Refactor textbook generator to check redirects #27

matthew-brett · 2018-10-20T14:44:28Z

On a case insensitive file-system, the redirect pages could write over
the originals, changing the case of file name, and breaking the links on
a static site. This wasn't obvious serving locally on my Mac, because
the server is also working on a case-insensitive filesystem and
therefore fetches 'numbers.html' when asked for 'Numbers.html'. But,
when built and pushed up to - say - Github - with a case-sensitive
filesystem, the breakage appears.

matthew-brett · 2018-10-20T17:29:22Z

A little more on the problem.

By default, y'all put a redirect-from into the YaML header of the built markdown. This has a sanitized link, which is lower-cased, and replaces underscores with dashes.

Lots of the Berkeley textbook pages have names with upper-case first letters.

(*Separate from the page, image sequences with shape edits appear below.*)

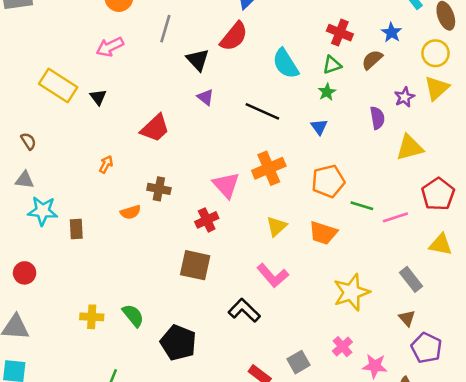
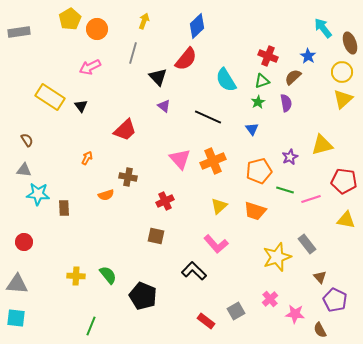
purple star: (404, 97) -> (290, 157), moved
purple semicircle: (377, 118) -> (286, 103), moved
pink triangle: (226, 185) -> (180, 159), moved
red pentagon: (438, 194) -> (344, 181), turned -30
brown square: (195, 265) -> (156, 236), size x0.7
gray rectangle: (411, 279) -> (307, 244), moved

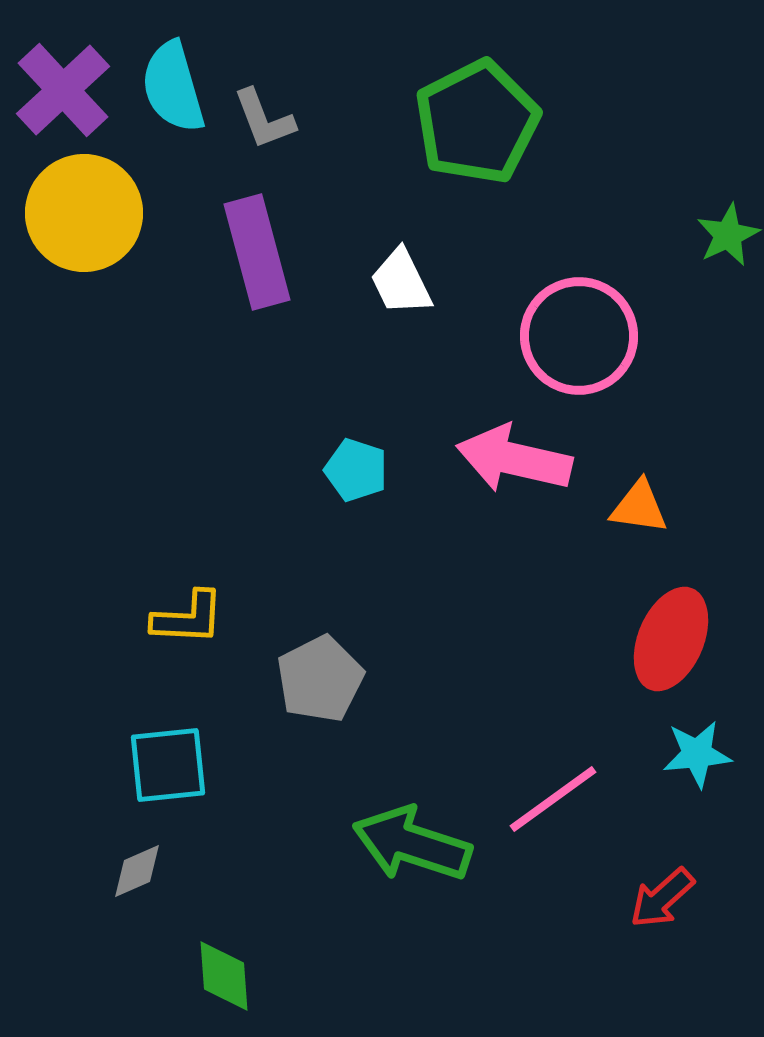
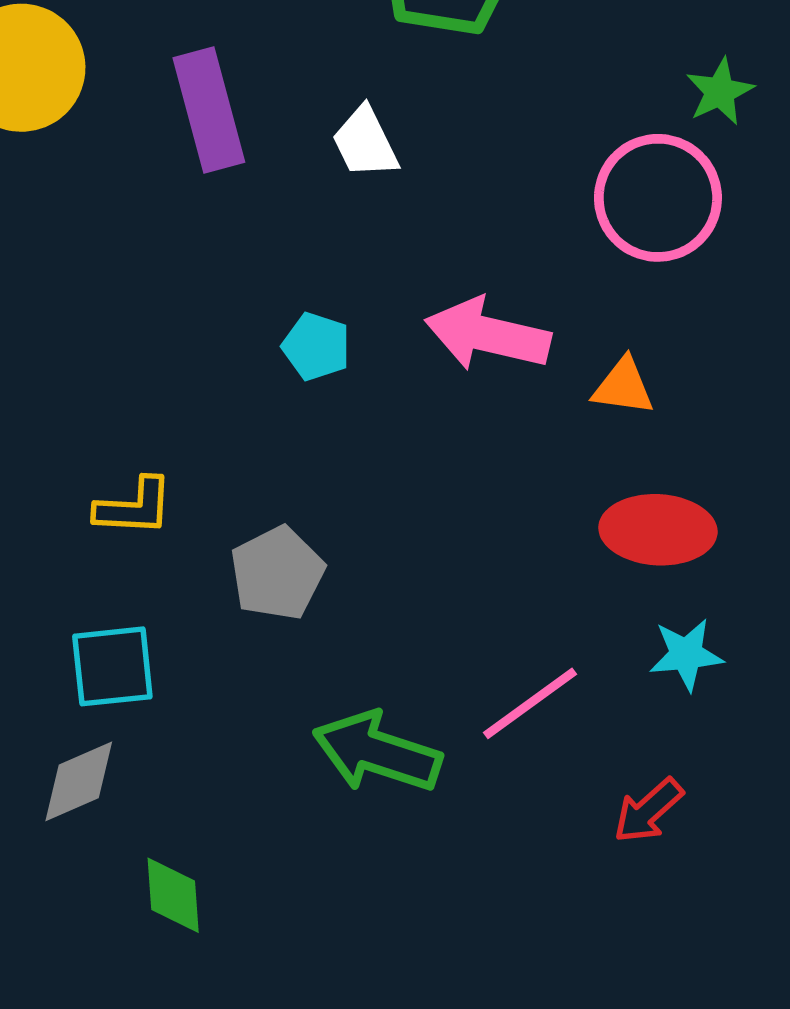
pink circle: (579, 336) -> (658, 198), moved
red ellipse: (671, 639) -> (658, 530), turned 70
gray diamond: (137, 871) -> (79, 781), size x1.4

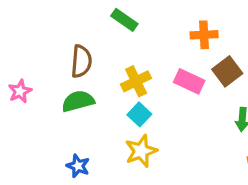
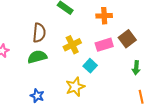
orange cross: (204, 35) -> (104, 16), moved
pink rectangle: (189, 81) -> (104, 45), turned -42
cyan square: (139, 114) -> (90, 66), moved

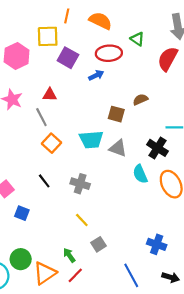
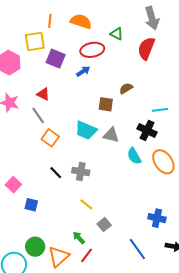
red triangle: (50, 95) -> (43, 94), turned 32
cyan trapezoid: (91, 140) -> (86, 130), turned 35
black line: (44, 181) -> (56, 173), moved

I'm building on a Mac. When the page is called, say Numbers.ipynb then Numbers.md is the built markdown page. That page now has something like:

redirect_from:
  - 'chapters/02/numbers'

When Jekyll does the build, it first builds the page Numbers.html and then builds numbers.html (from the redirect-from section). On a Mac, as standard, the file-system is case-insensitive, and these are the same file, so Numbers.html disappears to be replaced by numbers.html. This isn't a problem serving locally, because the same case-insensitivity means that fetching Numbers.html will find numbers.html. It is a problem when pushed up to - say - Github, or some other file system that is case-sensitive. Now there is noNumbers.html page, and the textbook links are broken.

TMI, I'm sure, but just so you know why I'm suggesting this change.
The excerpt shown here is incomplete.